%%

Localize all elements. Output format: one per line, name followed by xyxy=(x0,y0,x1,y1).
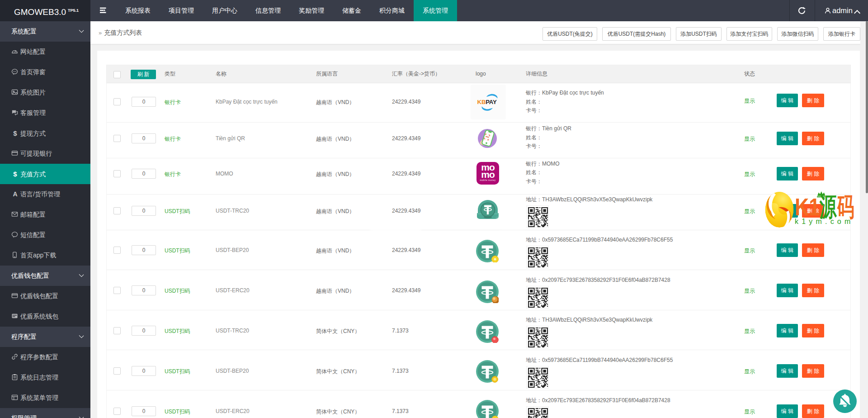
svg-text:k1ym.com: k1ym.com xyxy=(795,218,854,225)
svg-text:码: 码 xyxy=(837,192,854,221)
svg-text:K1: K1 xyxy=(795,193,820,220)
svg-text:KBPAY: KBPAY xyxy=(477,99,497,105)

%%

Every entry above should come back exactly as written, except for its pictures.

* _Answer below_:
Localize all elements. Output format: one per line, name followed by xyxy=(x0,y0,x1,y1).
svg-text:k1ym.com: k1ym.com xyxy=(795,218,854,225)
svg-text:码: 码 xyxy=(837,192,854,221)
svg-text:K1: K1 xyxy=(795,193,820,220)
svg-text:KBPAY: KBPAY xyxy=(477,99,497,105)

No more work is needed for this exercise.